# Exercise prompt:
Leave the pictures aside. Retype exactly the lines from the top of the data below through the one holding "marcha o bien".

☆ ☆ ☆ ☆ ☆ ☆ ☆

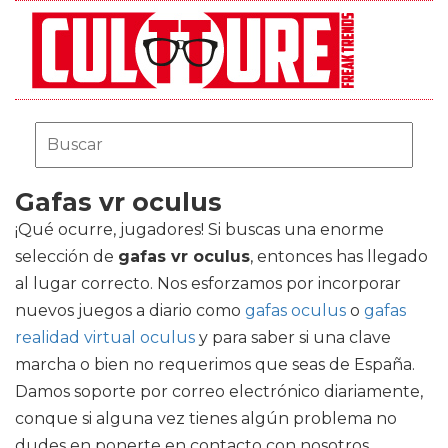
Gafas vr oculus
¡Qué ocurre, jugadores! Si buscas una enorme
selección de
gafas vr oculus
, entonces has llegado
al lugar correcto. Nos esforzamos por incorporar
nuevos juegos a diario como
gafas oculus
o
gafas
realidad virtual oculus
y para saber si una clave
marcha o bien no requerimos que seas de España.
Damos soporte por correo electrónico diariamente,
conque si alguna vez tienes algún problema no
dudes en ponerte en contacto con nosotros.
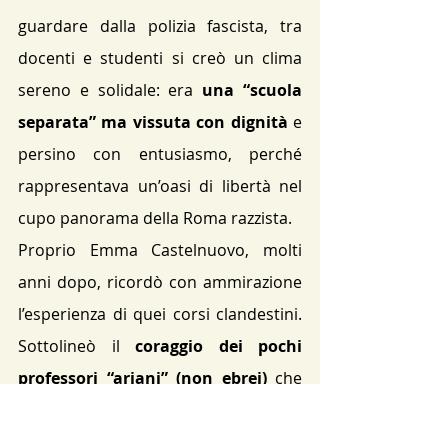
guardare dalla polizia fascista, tra 
docenti e studenti si creò un clima 
sereno e solidale: era 
una “scuola 
separata” ma vissuta con dignità
 e 
persino con entusiasmo, perché 
rappresentava un’oasi di libertà nel 
cupo panorama della Roma razzista.
Proprio Emma Castelnuovo, molti 
anni dopo, ricordò con ammirazione 
l’esperienza di quei corsi clandestini. 
Sottolineò il 
coraggio dei pochi 
professori “ariani” (non ebrei)
 che 
accettarono di rischiare la vita per 
aiutare i loro colleghi e allievi ebrei. 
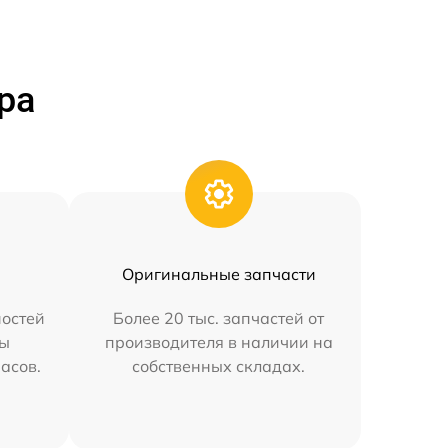
ра
Оригинальные запчасти
остей
Более 20 тыс. запчастей от
мы
производителя в наличии на
часов.
собственных складах.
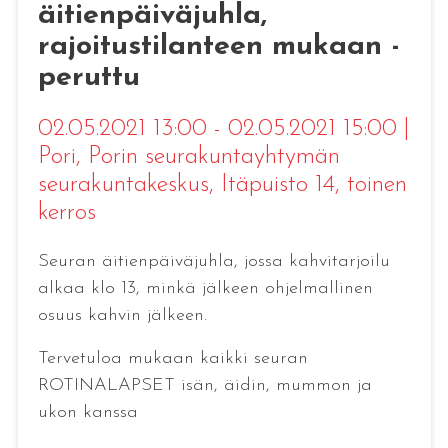
äitienpäiväjuhla,
rajoitustilanteen mukaan -
peruttu
02.05.2021 13:00 - 02.05.2021 15:00
|
Pori
, Porin seurakuntayhtymän
seurakuntakeskus, Itäpuisto 14, toinen
kerros
Seuran äitienpäiväjuhla, jossa kahvitarjoilu
alkaa klo 13, minkä jälkeen ohjelmallinen
osuus kahvin jälkeen.
Tervetuloa mukaan kaikki seuran
ROTINALAPSET isän, äidin, mummon ja
ukon kanssa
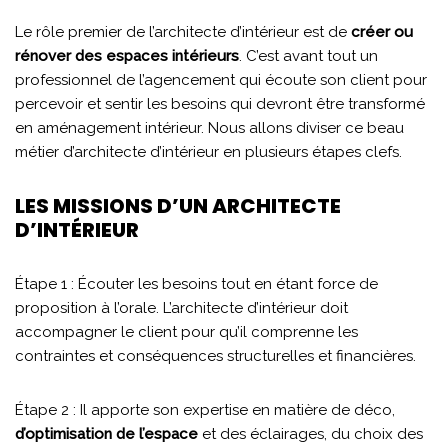
Le rôle premier de l’architecte d’intérieur est de
créer ou
rénover des espaces intérieurs
. C’est avant tout un
professionnel de l’agencement qui écoute son client pour
percevoir et sentir les besoins qui devront être transformé
en aménagement intérieur. Nous allons diviser ce beau
métier d’architecte d’intérieur en plusieurs étapes clefs.
LES MISSIONS D’UN ARCHITECTE
D’INTÉRIEUR
Étape 1 : Écouter les besoins tout en étant force de
proposition à l’orale. L’architecte d’intérieur doit
accompagner le client pour qu’il comprenne les
contraintes et conséquences structurelles et financières.
Étape 2 : Il apporte son expertise en matière de déco,
d’optimisation de l’espace
et des éclairages, du choix des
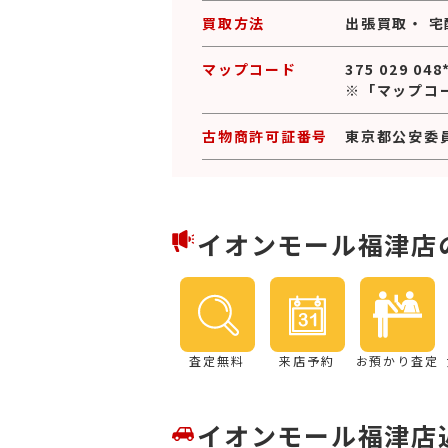
買取方法
出張買取
・
宅
マップコード
375 029 048
※「マップコ
古物商許可証番号
東京都公安委員会
イオンモール福津店
査定無料
来店予約
お預かり査定
イオンモール福津店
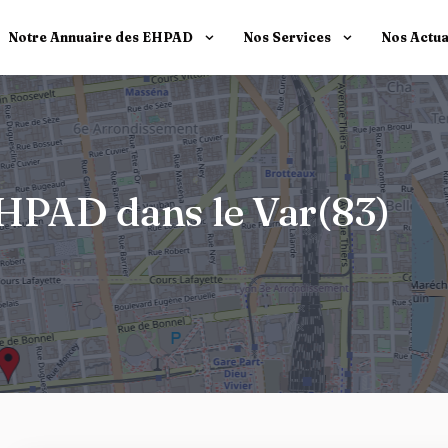
Notre Annuaire des EHPAD
Nos Services
Nos Actua
EHPAD dans le Var(83)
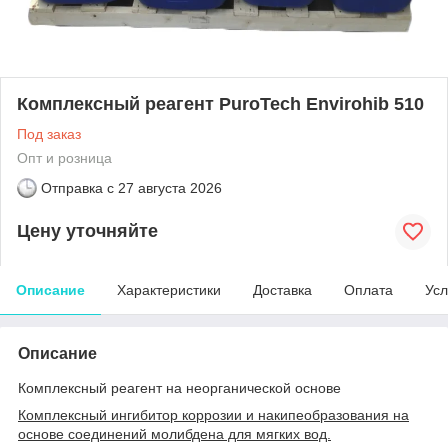
Комплексный реагент PuroTech Envirohib 510
Под заказ
Опт и розница
Отправка с
27 августа 2026
Цену уточняйте
Описание
Характеристики
Доставка
Оплата
Усл
Описание
Комплексный реагент на неорганической основе
Комплексный ингибитор коррозии и накипеобразования на
основе соединений молибдена для мягких вод.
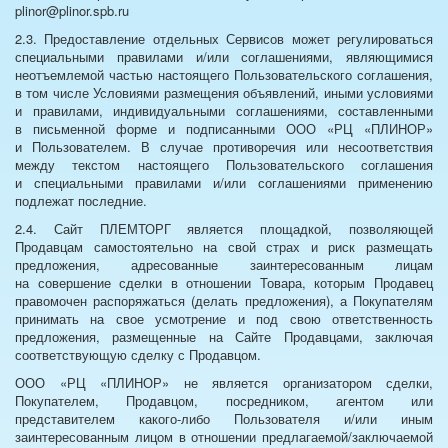
plinor@plinor.spb.ru
2.3. Предоставление отдельных Сервисов может регулироваться
специальными правилами и/или соглашениями, являющимися
неотъемлемой частью настоящего Пользовательского соглашения,
в том числе Условиями размещения объявлений, иными условиями
и правилами, индивидуальными соглашениями, составленными
в письменной форме и подписанными ООО «РЦ «ПЛИНОР»
и Пользователем. В случае противоречия или несоответствия
между текстом настоящего Пользовательского соглашения
и специальными правилами и/или соглашениями применению
подлежат последние.
2.4. Сайт ПЛЕМТОРГ является площадкой, позволяющей
Продавцам самостоятельно на свой страх и риск размещать
предложения, адресованные заинтересованным лицам
на совершение сделки в отношении Товара, которым Продавец
правомочен распоряжаться (делать предложения), а Покупателям
принимать на свое усмотрение и под свою ответственность
предложения, размещенные на Сайте Продавцами, заключая
соответствующую сделку с Продавцом.
ООО «РЦ «ПЛИНОР» не является организатором сделки,
Покупателем, Продавцом, посредником, агентом или
представителем какого-либо Пользователя и/или иным
заинтересованным лицом в отношении предлагаемой/заключаемой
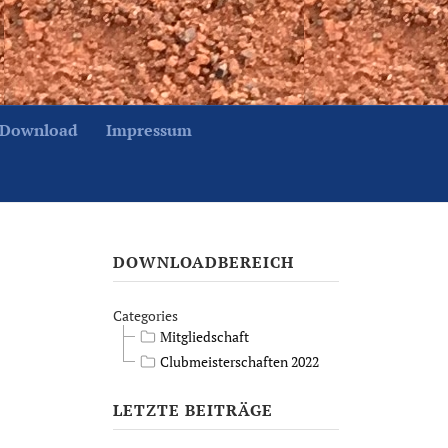
Download
Impressum
DOWNLOADBEREICH
Categories
Mitgliedschaft
Clubmeisterschaften 2022
LETZTE BEITRÄGE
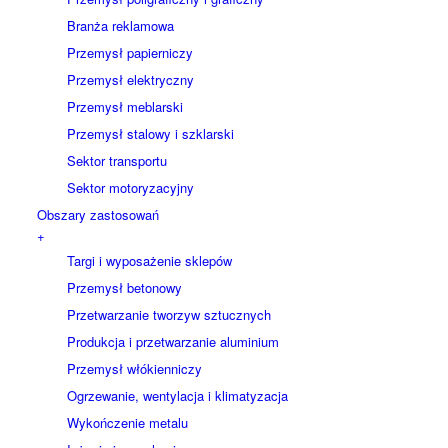
Branża reklamowa
Przemysł papierniczy
Przemysł elektryczny
Przemysł meblarski
Przemysł stalowy i szklarski
Sektor transportu
Sektor motoryzacyjny
Obszary zastosowań
+
Targi i wyposażenie sklepów
Przemysł betonowy
Przetwarzanie tworzyw sztucznych
Produkcja i przetwarzanie aluminium
Przemysł włókienniczy
Ogrzewanie, wentylacja i klimatyzacja
Wykończenie metalu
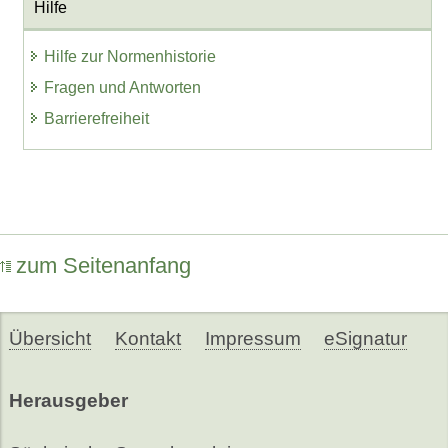
Hilfe
Hilfe zur Normenhistorie
Fragen und Antworten
Barrierefreiheit
zum Seitenanfang
Übersicht
Kontakt
Impressum
eSignatur
Herausgeber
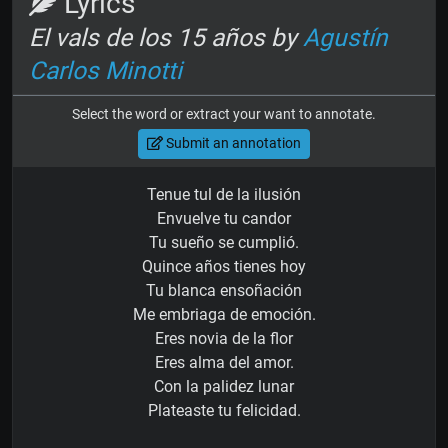
Lyrics
El vals de los 15 años by
Agustín
Carlos Minotti
Select the word or extract your want to annotate.
Submit an annotation
Tenue tul de la ilusión
Envuelve tu candor
Tu sueño se cumplió.
Quince años tienes hoy
Tu blanca ensoñación
Me embriaga de emoción.
Eres novia de la flor
Eres alma del amor.
Con la palidez lunar
Plateaste tu felicidad.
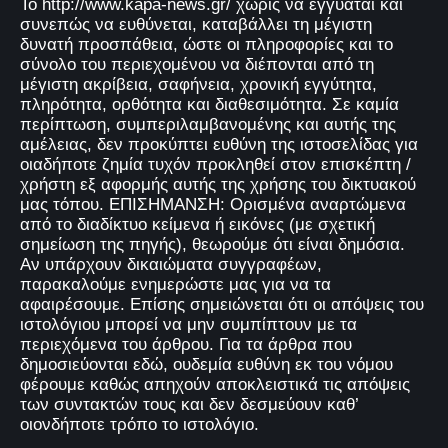
Το http://www.kapa-news.gr/ χωρίς να εγγυάται και
συνεπώς να ευθύνεται, καταβάλλει τη μέγιστη
δυνατή προσπάθεια, ώστε οι πληροφορίες και το
σύνολο του περιεχομένου να διέπονται από τη
μέγιστη ακρίβεια, σαφήνεια, χρονική εγγύτητα,
πληρότητα, ορθότητα και διαθεσιμότητα. Σε καμία
περίπτωση, συμπεριλαμβανομένης και αυτής της
αμέλειας, δεν προκύπτει ευθύνη της ιστοσελίδας για
οιαδήποτε ζημία τυχόν προκληθεί στον επισκέπτη /
χρήστη εξ αφορμής αυτής της χρήσης του δικτυακού
μας τόπου. ΕΠΙΣΗΜΑΝΣΗ: Ορισμένα αναρτώμενα
από το διαδίκτυο κείμενα ή εικόνες (με σχετική
σημείωση της πηγής), θεωρούμε ότι είναι δημόσια.
Αν υπάρχουν δικαιώματα συγγραφέων,
παρακαλούμε ενημερώστε μας για να τα
αφαιρέσουμε. Επίσης σημειώνεται ότι οι απόψεις του
ιστολόγιου μπορεί να μην συμπίπτουν με τα
περιεχόμενα του άρθρου. Για τα άρθρα που
δημοσιεύονται εδώ, ουδεμία ευθύνη εκ του νόμου
φέρουμε καθώς απηχούν αποκλειστικά τις απόψεις
των συντακτών τους και δεν δεσμεύουν καθ’
οιονδήποτε τρόπο το ιστολόγιο.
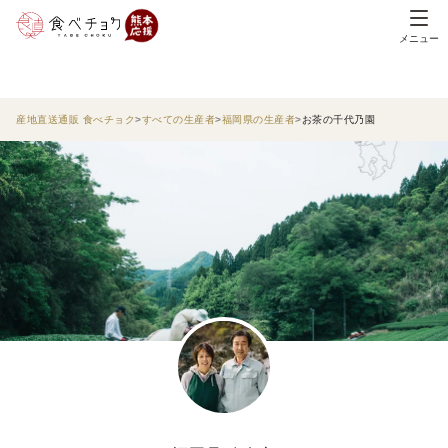
メニュー
産地直送通販 食べチョク
すべての生産者
福岡県の生産者
お茶の千代乃園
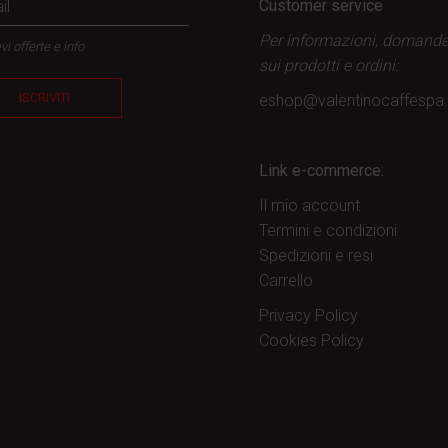
Customer service
Per informazioni, domand
vi offerte e info
sui prodotti
e ordini:
ISCRIVITI
eshop@valentinocaffesp
Link e-commerce:
Il mio account
Termini e condizioni
Spedizioni e resi
Carrello
Privacy Policy
Cookies Policy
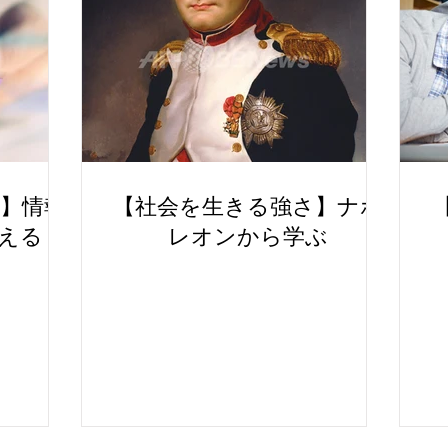
】情報
【社会を生きる強さ】ナポ
える
レオンから学ぶ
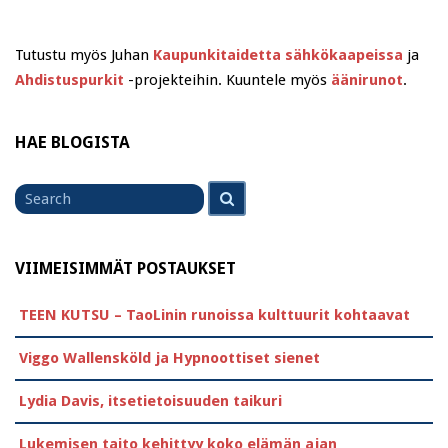
Tutustu myös Juhan
Kaupunkitaidetta sähkökaapeissa
ja
Ahdistuspurkit
-projekteihin. Kuuntele myös
äänirunot
.
HAE BLOGISTA
Search
Search
for
VIIMEISIMMÄT POSTAUKSET
TEEN KUTSU – TaoLinin runoissa kulttuurit kohtaavat
Viggo Wallensköld ja Hypnoottiset sienet
Lydia Davis, itsetietoisuuden taikuri
Lukemisen taito kehittyy koko elämän ajan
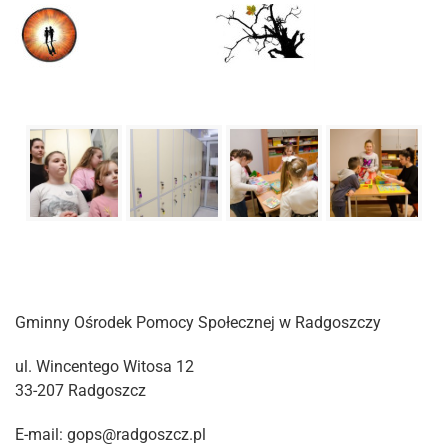
Gminny Ośrodek Pomocy Społecznej w Radgoszczy
ul. Wincentego Witosa 12
33-207 Radgoszcz
E-mail: gops@radgoszcz.pl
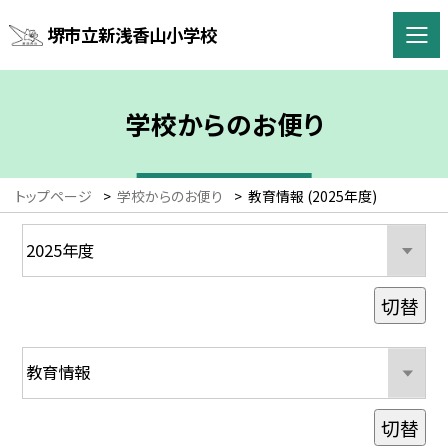
堺市立新浅香山小学校
学校からのお便り
トップページ
>
学校からのお便り
>
教育情報 (2025年度)
切替
切替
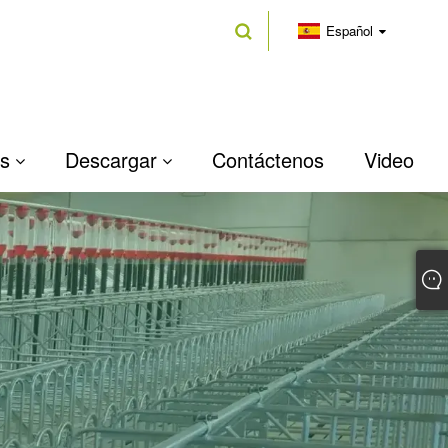
Español
as
Descargar
Contáctenos
Video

☆ ☆ ☆ ☆ ☆ ☆ ☆

# Your solution:
Gafas vr oculus
¡Qué ocurre, jugadores! Si buscas una enorme
selección de
gafas vr oculus
, entonces has llegado
al lugar correcto. Nos esforzamos por incorporar
nuevos juegos a diario como
gafas oculus
o
gafas
realidad virtual oculus
y para saber si una clave
marcha o bien no requerimos que seas de España.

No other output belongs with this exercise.